Was die Philosophie auszeichnet, ist die beharrliche Beschäftigung mit dem Detail. Je Detail versessener das Denken ist, umso gründlicher und tiefsinniger ist es. Richtigkeit des Denkens muss nach dessen Gründlichkeit und Tiefsinnigkeit gemessen werden. Das Denken kann nicht grundsätzlich falsch sein, vielmehr ist es viel zu oft oberflächlich, seicht und inkonsequent.

Das Denken lässt sich nicht festmachen, es befindet sich stets im Fluss und schließt und öffnet gleichermaßen alte und neue Fragen. Es festmachen zu versuchen, verfehlt völlig die Bemühung nach dessen Richtigkeit. Denken an sich kann nicht falsch sein, vielmehr kann es wegen mangelnder Gründlichkeit fehlerhaft sein. Denkfehler kommen zum Vorschein erst durch die Inkonsequenz. Mangelnder Tiefsinn macht in der Philosophie mehr Not als falsches Denken an sich.

In dem Spannungsfeld von Einheit und Vielfalt tendiert die Philosophie dazu, mehrdeutig zu sein.

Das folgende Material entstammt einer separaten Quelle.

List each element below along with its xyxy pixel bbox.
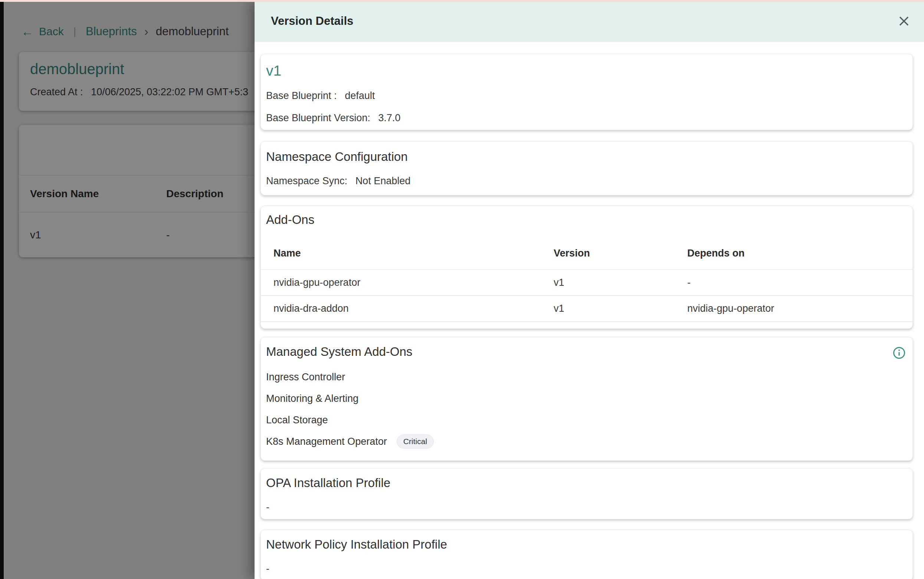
list-item: Local Storage [266,409,905,431]
top-accent-bar [0,0,924,2]
addon-version-cell: v1 [541,296,675,322]
column-header-name: Name [261,237,541,270]
managed-addon-name: Ingress Controller [266,371,345,383]
network-policy-installation-profile-card: Network Policy Installation Profile - [261,530,913,579]
namespace-sync-value: Not Enabled [356,175,411,186]
table-row: nvidia-gpu-operator v1 - [261,270,913,296]
addons-header-row: Name Version Depends on [261,237,913,270]
addon-version-cell: v1 [541,270,675,296]
addon-name-cell: nvidia-gpu-operator [261,270,541,296]
version-summary-card: v1 Base Blueprint : default Base Bluepri… [261,54,913,130]
close-button[interactable] [895,12,913,30]
base-blueprint-label: Base Blueprint : [266,90,337,101]
base-blueprint-version-value: 3.7.0 [378,112,400,123]
column-header-depends-on: Depends on [675,237,913,270]
managed-system-addons-card: Managed System Add-Ons Ingress Controlle… [261,337,913,461]
network-policy-installation-profile-title: Network Policy Installation Profile [266,537,905,552]
info-button[interactable] [892,345,906,360]
managed-addon-name: Local Storage [266,414,328,426]
addons-table: Name Version Depends on nvidia-gpu-opera… [261,237,913,322]
addons-title: Add-Ons [261,212,913,227]
namespace-configuration-title: Namespace Configuration [266,149,905,165]
opa-installation-profile-card: OPA Installation Profile - [261,468,913,519]
addon-depends-cell: - [675,270,913,296]
namespace-configuration-card: Namespace Configuration Namespace Sync: … [261,141,913,195]
base-blueprint-line: Base Blueprint : default [266,90,905,101]
app-window: ← Back | Blueprints › demoblueprint demo… [0,0,924,579]
base-blueprint-version-line: Base Blueprint Version: 3.7.0 [266,112,905,124]
list-item: Ingress Controller [266,366,905,388]
addon-name-cell: nvidia-dra-addon [261,296,541,322]
drawer-body: v1 Base Blueprint : default Base Bluepri… [254,42,924,579]
addon-depends-cell: nvidia-gpu-operator [675,296,913,322]
opa-installation-profile-title: OPA Installation Profile [266,475,905,491]
opa-installation-profile-value: - [266,501,905,513]
status-badge: Critical [397,434,434,448]
info-icon [893,346,906,360]
close-icon [897,15,911,28]
table-row: nvidia-dra-addon v1 nvidia-gpu-operator [261,296,913,322]
version-details-drawer: Version Details v1 Base Blueprint : defa… [254,0,924,579]
addons-card: Add-Ons Name Version Depends on nvidia-g… [261,206,913,329]
namespace-sync-line: Namespace Sync: Not Enabled [266,175,905,187]
managed-addon-name: Monitoring & Alerting [266,393,358,404]
base-blueprint-version-label: Base Blueprint Version: [266,112,370,123]
managed-system-addons-title: Managed System Add-Ons [266,344,905,360]
namespace-sync-label: Namespace Sync: [266,175,347,186]
base-blueprint-value: default [345,90,375,101]
drawer-header: Version Details [254,0,924,42]
column-header-version: Version [541,237,675,270]
list-item: Monitoring & Alerting [266,388,905,409]
list-item: K8s Management Operator Critical [266,431,905,452]
managed-addons-list: Ingress Controller Monitoring & Alerting… [266,366,905,452]
managed-addon-name: K8s Management Operator [266,436,387,447]
drawer-title: Version Details [271,15,353,28]
version-name-heading: v1 [266,62,905,79]
network-policy-installation-profile-value: - [266,563,905,574]
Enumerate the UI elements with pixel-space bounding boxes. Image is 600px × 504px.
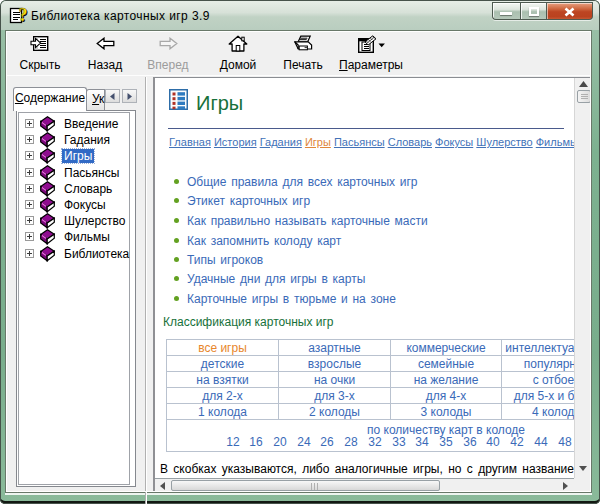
svg-text:?: ? <box>19 5 28 25</box>
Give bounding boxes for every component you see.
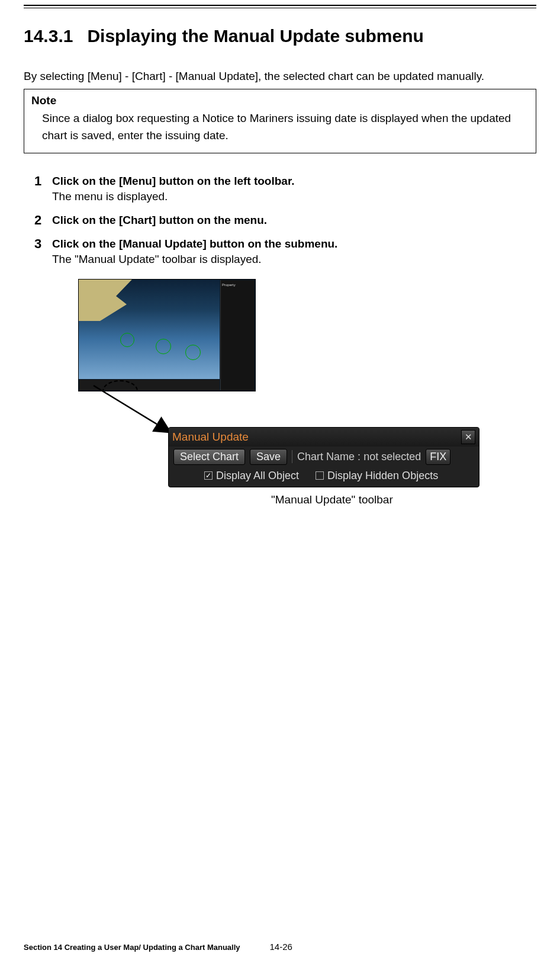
note-text: Since a dialog box requesting a Notice t… — [31, 110, 529, 145]
display-hidden-objects-checkbox[interactable]: Display Hidden Objects — [316, 470, 438, 482]
figure-caption: "Manual Update" toolbar — [271, 493, 393, 506]
step-1: Click on the [Menu] button on the left t… — [34, 175, 536, 203]
close-button[interactable]: ✕ — [461, 430, 475, 444]
step-3-body: The "Manual Update" toolbar is displayed… — [52, 253, 536, 266]
checkbox-checked-icon — [204, 471, 213, 480]
display-hidden-objects-label: Display Hidden Objects — [327, 470, 438, 482]
note-title: Note — [31, 94, 529, 107]
step-2-head: Click on the [Chart] button on the menu. — [52, 214, 536, 227]
intro-paragraph: By selecting [Menu] - [Chart] - [Manual … — [24, 70, 536, 83]
section-heading: 14.3.1Displaying the Manual Update subme… — [24, 26, 536, 46]
figure-area: Property Manual Update — [52, 279, 536, 516]
step-1-head: Click on the [Menu] button on the left t… — [52, 175, 536, 188]
thumb-bottom-bar — [79, 380, 220, 382]
chart-name-label: Chart Name : not selected — [297, 451, 421, 463]
step-2: Click on the [Chart] button on the menu. — [34, 214, 536, 227]
section-number: 14.3.1 — [24, 26, 73, 46]
fix-button[interactable]: FIX — [426, 449, 450, 465]
checkbox-unchecked-icon — [316, 471, 324, 480]
step-3: Click on the [Manual Update] button on t… — [34, 237, 536, 516]
footer-section: Section 14 Creating a User Map/ Updating… — [24, 943, 240, 952]
page-footer: Section 14 Creating a User Map/ Updating… — [24, 942, 292, 952]
note-box: Note Since a dialog box requesting a Not… — [24, 89, 536, 153]
step-1-body: The menu is displayed. — [52, 190, 536, 203]
section-title-text: Displaying the Manual Update submenu — [87, 26, 423, 46]
select-chart-button[interactable]: Select Chart — [173, 449, 245, 465]
display-all-object-checkbox[interactable]: Display All Object — [204, 470, 299, 482]
save-button[interactable]: Save — [250, 449, 287, 465]
display-all-object-label: Display All Object — [216, 470, 299, 482]
divider — [292, 450, 292, 463]
footer-page: 14-26 — [270, 942, 292, 952]
step-3-head: Click on the [Manual Update] button on t… — [52, 237, 536, 251]
toolbar-title: Manual Update — [172, 431, 461, 444]
close-icon: ✕ — [465, 432, 472, 442]
chart-screenshot: Property — [78, 279, 256, 391]
manual-update-toolbar: Manual Update ✕ Select Chart Save Chart … — [168, 427, 479, 487]
svg-line-0 — [94, 386, 169, 432]
steps-list: Click on the [Menu] button on the left t… — [24, 175, 536, 516]
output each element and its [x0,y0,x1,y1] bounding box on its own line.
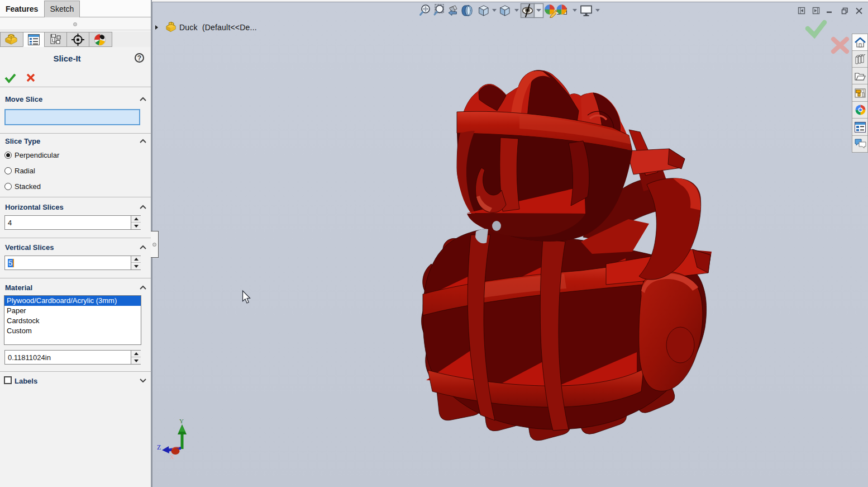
svg-text:Z: Z [157,443,161,451]
svg-text:Y: Y [179,418,184,424]
svg-text:X: X [170,453,174,460]
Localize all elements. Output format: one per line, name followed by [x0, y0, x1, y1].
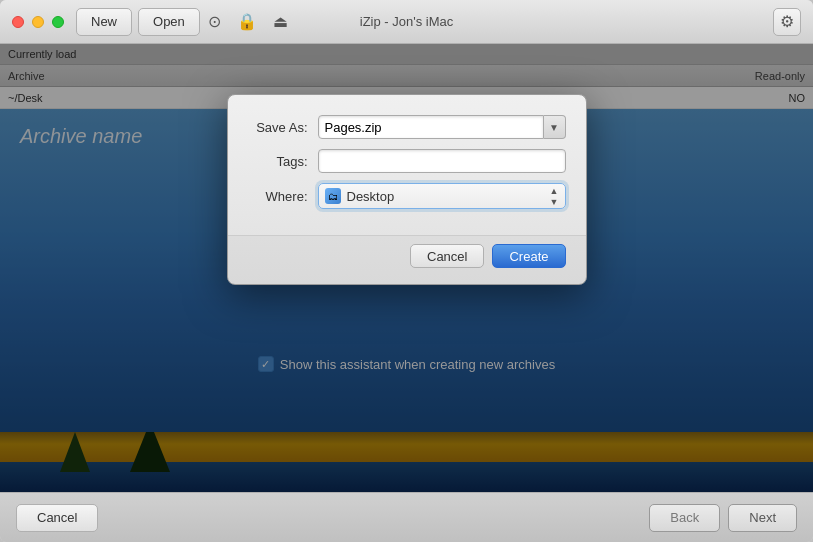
search-icon[interactable]: ⊙ [208, 12, 221, 31]
save-as-row: Save As: ▼ [248, 115, 566, 139]
dialog-content: Save As: ▼ Tags: [228, 95, 586, 235]
where-row: Where: 🗂 Desktop ▲ ▼ [248, 183, 566, 209]
gear-button[interactable]: ⚙ [773, 8, 801, 36]
close-button[interactable] [12, 16, 24, 28]
save-as-input[interactable] [318, 115, 544, 139]
minimize-button[interactable] [32, 16, 44, 28]
dialog-cancel-button[interactable]: Cancel [410, 244, 484, 268]
dialog-overlay: Save As: ▼ Tags: [0, 44, 813, 492]
tags-input[interactable] [318, 149, 566, 173]
tags-row: Tags: [248, 149, 566, 173]
tags-label: Tags: [248, 154, 318, 169]
lock-icon[interactable]: 🔒 [237, 12, 257, 31]
where-value: Desktop [347, 189, 559, 204]
title-bar: New Open ⊙ 🔒 ⏏ iZip - Jon's iMac ⚙ [0, 0, 813, 44]
save-as-dropdown-arrow[interactable]: ▼ [544, 115, 566, 139]
new-button[interactable]: New [76, 8, 132, 36]
traffic-lights [12, 16, 64, 28]
open-button[interactable]: Open [138, 8, 200, 36]
save-as-label: Save As: [248, 120, 318, 135]
toolbar-icons: ⊙ 🔒 ⏏ [208, 12, 288, 31]
window-title: iZip - Jon's iMac [360, 14, 454, 29]
back-button[interactable]: Back [649, 504, 720, 532]
content-area: Currently load Archive Read-only ~/Desk … [0, 44, 813, 492]
cancel-button[interactable]: Cancel [16, 504, 98, 532]
dialog-buttons: Cancel Create [228, 235, 586, 284]
maximize-button[interactable] [52, 16, 64, 28]
main-window: New Open ⊙ 🔒 ⏏ iZip - Jon's iMac ⚙ Curre… [0, 0, 813, 542]
toolbar-buttons: New Open [76, 8, 200, 36]
save-as-dropdown-wrap: ▼ [318, 115, 566, 139]
save-dialog: Save As: ▼ Tags: [227, 94, 587, 285]
eject-icon[interactable]: ⏏ [273, 12, 288, 31]
folder-icon: 🗂 [325, 188, 341, 204]
next-button[interactable]: Next [728, 504, 797, 532]
where-select[interactable]: 🗂 Desktop ▲ ▼ [318, 183, 566, 209]
dialog-create-button[interactable]: Create [492, 244, 565, 268]
bottom-bar: Cancel Back Next [0, 492, 813, 542]
where-chevron: ▲ ▼ [550, 186, 559, 207]
where-label: Where: [248, 189, 318, 204]
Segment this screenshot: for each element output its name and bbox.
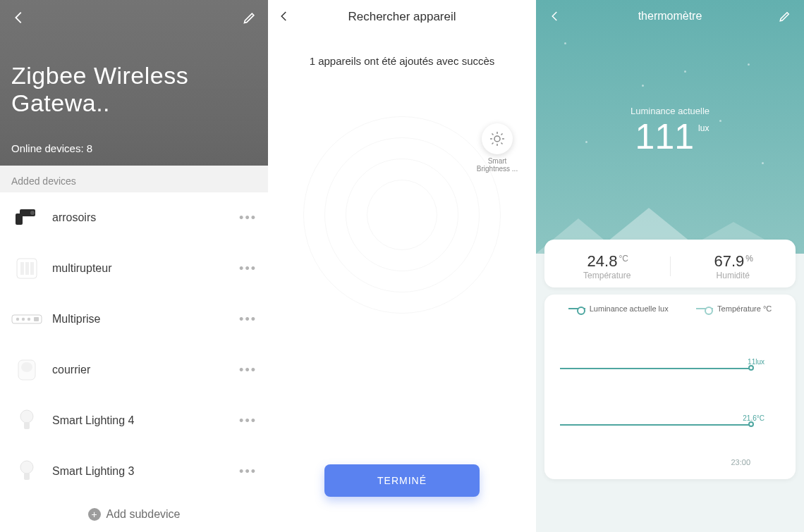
luminance-unit: lux [698,123,709,133]
legend-label: Luminance actuelle lux [590,304,669,313]
svg-point-16 [20,461,33,474]
device-options-icon[interactable]: ••• [239,363,257,378]
gateway-screen: Zigbee Wireless Gatewa.. Online devices:… [0,0,268,532]
luminance-value: 111lux [536,116,804,157]
plus-circle-icon: + [88,508,101,521]
temperature-metric[interactable]: 24.8°C Température [544,252,670,280]
page-title: Rechercher appareil [348,10,456,24]
svg-point-9 [22,318,25,321]
svg-line-25 [492,143,494,144]
status-message: 1 appareils ont été ajoutés avec succès [310,55,495,67]
device-options-icon[interactable]: ••• [239,261,257,276]
motion-sensor-icon [11,354,42,385]
chart-line-temperature [560,424,750,426]
legend-swatch-icon [568,308,585,309]
device-options-icon[interactable]: ••• [239,414,257,428]
chart-line-luminance [560,368,750,369]
added-devices-header: Added devices [0,166,268,192]
device-name-label: courrier [52,364,239,376]
device-options-icon[interactable]: ••• [239,464,257,479]
search-device-screen: Rechercher appareil 1 appareils ont été … [268,0,536,532]
chart-area[interactable]: 11lux 21.6°C 23:00 [554,333,786,466]
device-list: arrosoirs ••• multirupteur ••• Multipris… [0,192,268,497]
legend-swatch-icon [696,308,713,309]
metrics-card: 24.8°C Température 67.9% Humidité [544,240,796,287]
device-row[interactable]: Multiprise ••• [0,294,268,345]
back-chevron-icon[interactable] [278,10,291,23]
device-name-label: arrosoirs [52,211,239,224]
svg-point-14 [20,410,33,423]
legend-label: Température °C [717,304,772,313]
svg-rect-6 [30,262,34,275]
svg-point-10 [28,318,30,321]
device-row[interactable]: arrosoirs ••• [0,192,268,243]
device-name-label: Multiprise [52,313,239,326]
luminance-number: 111 [635,117,694,156]
svg-point-8 [16,318,19,321]
humidity-label: Humidité [671,271,796,280]
humidity-metric[interactable]: 67.9% Humidité [671,252,796,280]
device-row[interactable]: multirupteur ••• [0,243,268,294]
device-radar: Smart Brightness ... [303,116,501,314]
brightness-sensor-icon [482,123,513,154]
svg-line-23 [492,134,494,135]
irrigation-valve-icon [11,202,42,233]
svg-rect-11 [34,317,39,321]
svg-rect-17 [24,473,30,480]
done-button[interactable]: TERMINÉ [324,464,480,497]
gateway-title: Zigbee Wireless Gatewa.. [11,62,257,117]
svg-rect-4 [20,262,24,275]
switch-panel-icon [11,253,42,284]
chart-legend: Luminance actuelle lux Température °C [554,304,786,313]
gateway-hero: Zigbee Wireless Gatewa.. Online devices:… [0,0,268,166]
legend-temperature[interactable]: Température °C [696,304,772,313]
chart-x-tick: 23:00 [731,458,750,466]
device-row[interactable]: Smart Lighting 3 ••• [0,446,268,497]
device-row[interactable]: Smart Lighting 4 ••• [0,395,268,446]
device-options-icon[interactable]: ••• [239,211,257,225]
svg-rect-5 [25,262,29,275]
chart-annotation-temperature: 21.6°C [743,414,765,422]
power-strip-icon [11,304,42,335]
bulb-icon [11,405,42,436]
sensor-hero: thermomètre Luminance actuelle 111lux [536,0,804,254]
luminance-label: Luminance actuelle [536,0,804,116]
bulb-icon [11,456,42,487]
online-device-count: Online devices: 8 [11,142,257,154]
svg-point-18 [494,136,500,142]
humidity-value: 67.9% [671,252,796,271]
svg-rect-15 [24,422,30,429]
device-name-label: Smart Lighting 4 [52,414,239,427]
device-name-label: multirupteur [52,262,239,275]
device-options-icon[interactable]: ••• [239,312,257,327]
temperature-label: Température [544,271,670,280]
edit-pencil-icon[interactable] [243,11,257,25]
add-subdevice-button[interactable]: + Add subdevice [0,497,268,532]
history-chart-card: Luminance actuelle lux Température °C 11… [544,295,796,479]
svg-line-26 [501,134,503,135]
svg-line-24 [501,143,503,144]
temperature-value: 24.8°C [544,252,670,271]
add-subdevice-label: Add subdevice [106,508,181,521]
svg-point-2 [30,211,35,215]
thermometer-screen: thermomètre Luminance actuelle 111lux 24… [536,0,804,532]
found-device-name: Smart Brightness ... [473,157,522,173]
nav-bar: Rechercher appareil [268,0,536,34]
legend-luminance[interactable]: Luminance actuelle lux [568,304,669,313]
device-row[interactable]: courrier ••• [0,345,268,395]
device-name-label: Smart Lighting 3 [52,465,239,478]
back-arrow-icon[interactable] [11,10,27,25]
svg-point-13 [21,362,32,372]
found-device[interactable]: Smart Brightness ... [473,123,522,173]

Es wäre nämlich ein Jammer, wenn man nur eine einzige Auslegung der Philosophie kennen und sich ausschließlich nach dieser richten würde, denn das würde eine Manipulation des Menschen sondergleichen bedeuten. Und doch, je oberflächlicher das Verständnis der fass- und unfassbaren Mitwelt ist, umso mehr wird dazu tendiert, wenigstens das Handeln zu manipulieren. Eindeutigkeit ist immer ein Werkzeug der Manipulation, wenn man einmal von der Technik absieht. In Anbetracht dessen ist also die eigentliche Herausforderung der Philosophie nicht, die Profilierung des richtigen Denkens zu betreiben. Vielmehr kristallisiert sich das richtige Denken erst in der Tiefsinnigkeit und Gründlichkeit.